Julie woke with a start to see daylight streaming in and fresh snow sliding from the window panes. She jumped up, realizing that she had overslept. Zina would have been out long before this with the lantern, sweeping paths to do her chores. Julie tried to push away the heavy feeling that oppressed her as her icy fingers fumbled at her clothes. Now she remembered. It was the day before Christmas and there was to be no wedding, and she couldn’t go home; Cy was lost in the mountains. But, as she hurried down to the kitchen, a feeling of peace came over her, to see the girls preparing breakfast over the great, black range.
It was Christmas Eve day, and Julie helped Zina to clean and stuff the chickens, and watched Em’s babies while she rolled out two more mince pies for old Mrs. Bates who lived down the road a piece, and who always helped them out in times of sickness.
By the time the cold winter afternoon shadows lay along the porches, Julie stood oftener and oftener by the window, looking out across the snow. Each of the children selected a chair upon which to hang his stocking, near the round sitting room stove with its isinglass windows. “They don’t mind so much about the tree, you know,” Zina said, in an aside to Julie. “We don’t always have one; this year was to have been sort of special …” and Julie whispered, “Oh, Zina …”
Then Zina held up her hand for silence. There was a sound. Yes, it was the sound of wagon wheels creaking across the snow.
The moments which followed were like a daze to Julie. She heard hale and hearty Jacob Gleaner explaining that they had broken the wagon tongue; but he didn’t see why the women had to worry so much about that. Then Cy took Julie into the sitting room and closed the door.
“I’m sorry, Julie,” he said, suddenly embarrassed. “I know I promised to get you home for Christmas – couldn’t be helped, though. Maybe we could make it tomorrow.” He had been turning a small package over and over in his hands, and now he held it out to her. “I want you to have this; it isn’t much, but I’d planned to get something else, too.”

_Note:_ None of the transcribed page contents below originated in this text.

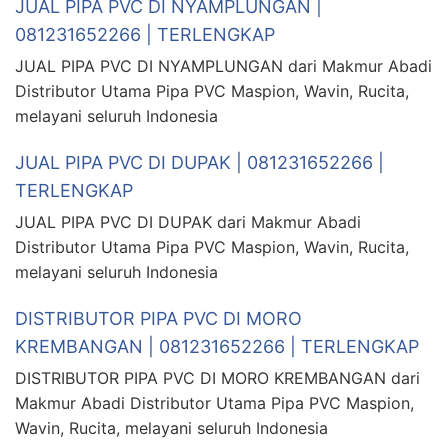
JUAL PIPA PVC DI NYAMPLUNGAN |
081231652266 | TERLENGKAP
JUAL PIPA PVC DI NYAMPLUNGAN dari Makmur Abadi
Distributor Utama Pipa PVC Maspion, Wavin, Rucita,
melayani seluruh Indonesia
JUAL PIPA PVC DI DUPAK | 081231652266 |
TERLENGKAP
JUAL PIPA PVC DI DUPAK dari Makmur Abadi
Distributor Utama Pipa PVC Maspion, Wavin, Rucita,
melayani seluruh Indonesia
DISTRIBUTOR PIPA PVC DI MORO
KREMBANGAN | 081231652266 | TERLENGKAP
DISTRIBUTOR PIPA PVC DI MORO KREMBANGAN dari
Makmur Abadi Distributor Utama Pipa PVC Maspion,
Wavin, Rucita, melayani seluruh Indonesia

Julie unwrapped a pair of fine white buckskin gloves, hand-sewn and beaded by Indian Mary. “Cy, they’re lovely,” she cried. “I have a little gift for you, but I intended to give it to you in the morning. But these past few days, I’ve learned that gifts don’t mean so much, unless you give yourself, too.”
Cy’s lean, weather-tanned face took on a puzzled expression. “Why, Julie, what do you mean?”
“I mean,” replied Julie stoutly, her cheeks flaming, “I want to stay for Christmas, and if you won’t leave this country, well, I guess I’ll stay.”
Cy stood stock still, his dark face still incredulous. Then he had her in his arms, and the fluffy brown hair was against his cheek as he murmured, “Julie, Julie, are you sure?”
But he must have found out that she was sure, long after the children had tiptoed upstairs to bed, and Zina, her eyes heavy with sleep, her face dusted with flour, had fixed the last wagon wheel a little lopsidedly atop the last St. Nicholas pie. Cy and Julie still sat by the round sitting room stove, and the Christmas stars were in their eyes.